Wal-Mart's entry into India through an agreement with the Bharti group is a first-of-its-kind for the US retailing giant. The Arkansas-based retailer has always preferred to enter a new market on its own.
But government regulations in India (which only allow foreign direct investment of 51 per cent in cash-and-carry and single brand retail), coupled with Wal-Mart's experiences in other markets, prompted it to tie-up with a local partner.
Wal-Mart, which first forayed outside the United States in 1991 with a Sam's Club outlet (cash-and-carry format) store in Mexico, is currently the biggest retailer in the country. But it hasn't been as smooth for the retailer in other markets.
In May this year, Wal-Mart exited its business in South Korea after selling its 16 stores to a local company Shinsegae for $860 million.
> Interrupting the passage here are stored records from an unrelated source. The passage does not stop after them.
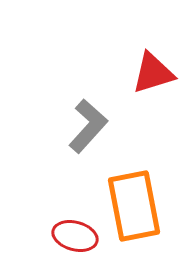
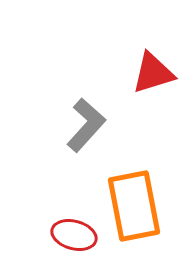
gray L-shape: moved 2 px left, 1 px up
red ellipse: moved 1 px left, 1 px up
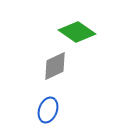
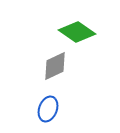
blue ellipse: moved 1 px up
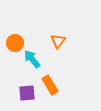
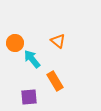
orange triangle: rotated 28 degrees counterclockwise
orange rectangle: moved 5 px right, 4 px up
purple square: moved 2 px right, 4 px down
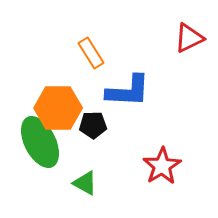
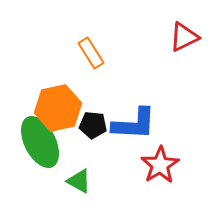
red triangle: moved 5 px left, 1 px up
blue L-shape: moved 6 px right, 33 px down
orange hexagon: rotated 12 degrees counterclockwise
black pentagon: rotated 8 degrees clockwise
red star: moved 2 px left, 1 px up
green triangle: moved 6 px left, 2 px up
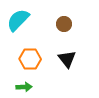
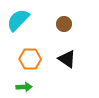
black triangle: rotated 18 degrees counterclockwise
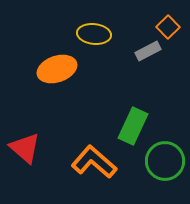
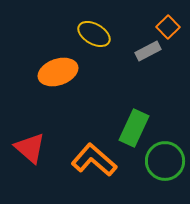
yellow ellipse: rotated 24 degrees clockwise
orange ellipse: moved 1 px right, 3 px down
green rectangle: moved 1 px right, 2 px down
red triangle: moved 5 px right
orange L-shape: moved 2 px up
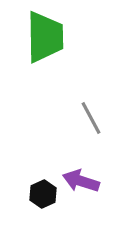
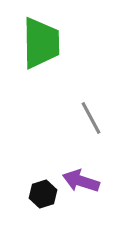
green trapezoid: moved 4 px left, 6 px down
black hexagon: rotated 8 degrees clockwise
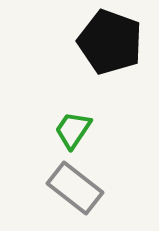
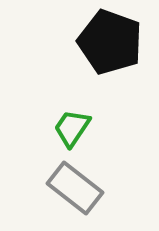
green trapezoid: moved 1 px left, 2 px up
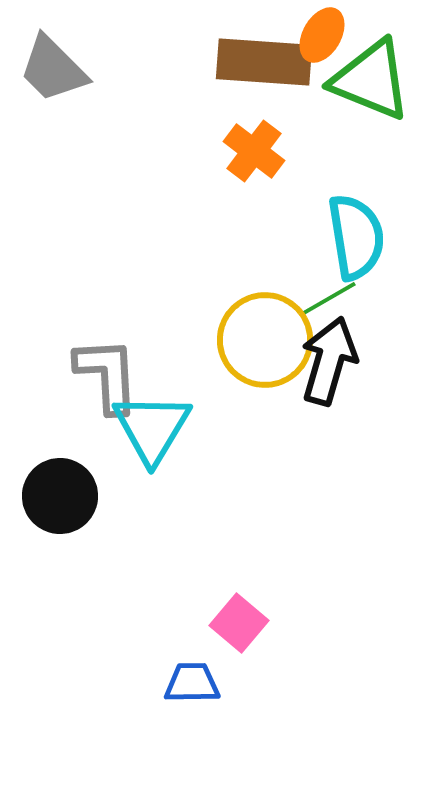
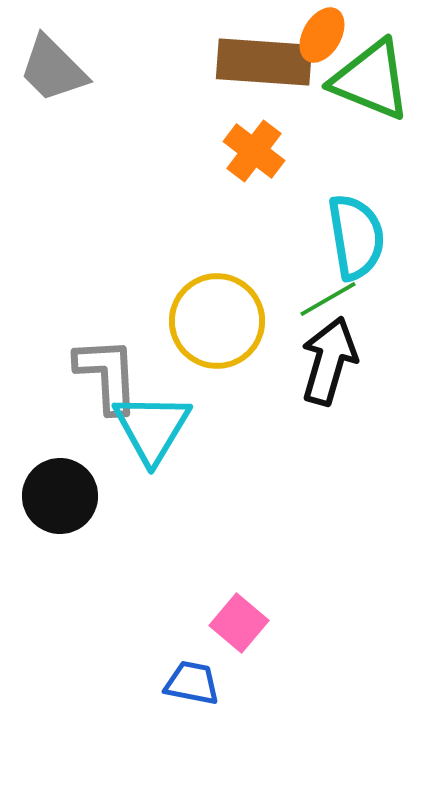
yellow circle: moved 48 px left, 19 px up
blue trapezoid: rotated 12 degrees clockwise
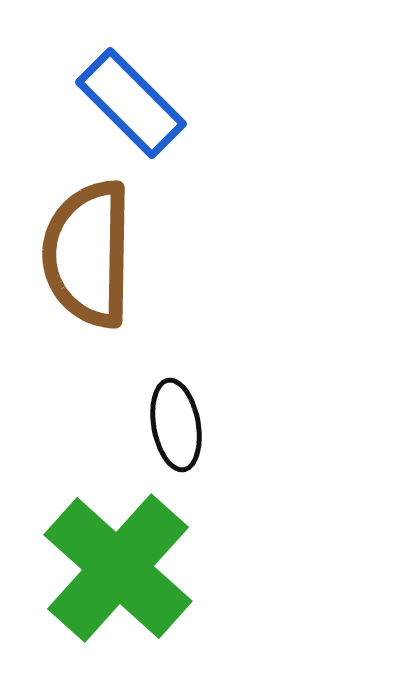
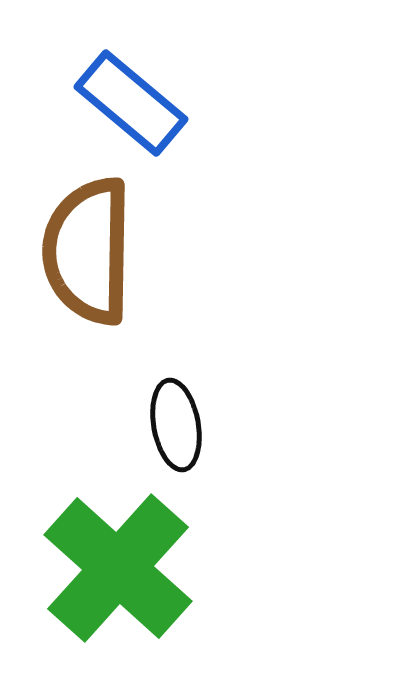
blue rectangle: rotated 5 degrees counterclockwise
brown semicircle: moved 3 px up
That was followed by its exit from Germany in June, where it incurred a loss of $1billion and sold its 85 outlets to Metro AG. As analysts point out, in India, consumer preference varies across regions.
Even within a region, one sees different patterns, which make it imperative to have a local partner on board to understand the market.
However, for Wal-Mart, which already sources products from India and can bring in efficiencies in the supply chain, the benefits will not be as widespread as the company has seen in the US or Europe.
"There is far more similarity between different countries in Europe, where Wal-Mart can take advantage of a common supply chain," said a retail analyst, adding that in Asia, it would be next to impossible to stock too many common products in different countries across the region.
In the early days, Wal-Mart made the mistake of taking its structure, product mix and corporate culture, the way it was in the United States, to other countries like Indonesia and Germany, where it did not work too well with the local staff.
Now, the retailer is wise from its experience and localised products form a significant part of its product mix in different countries.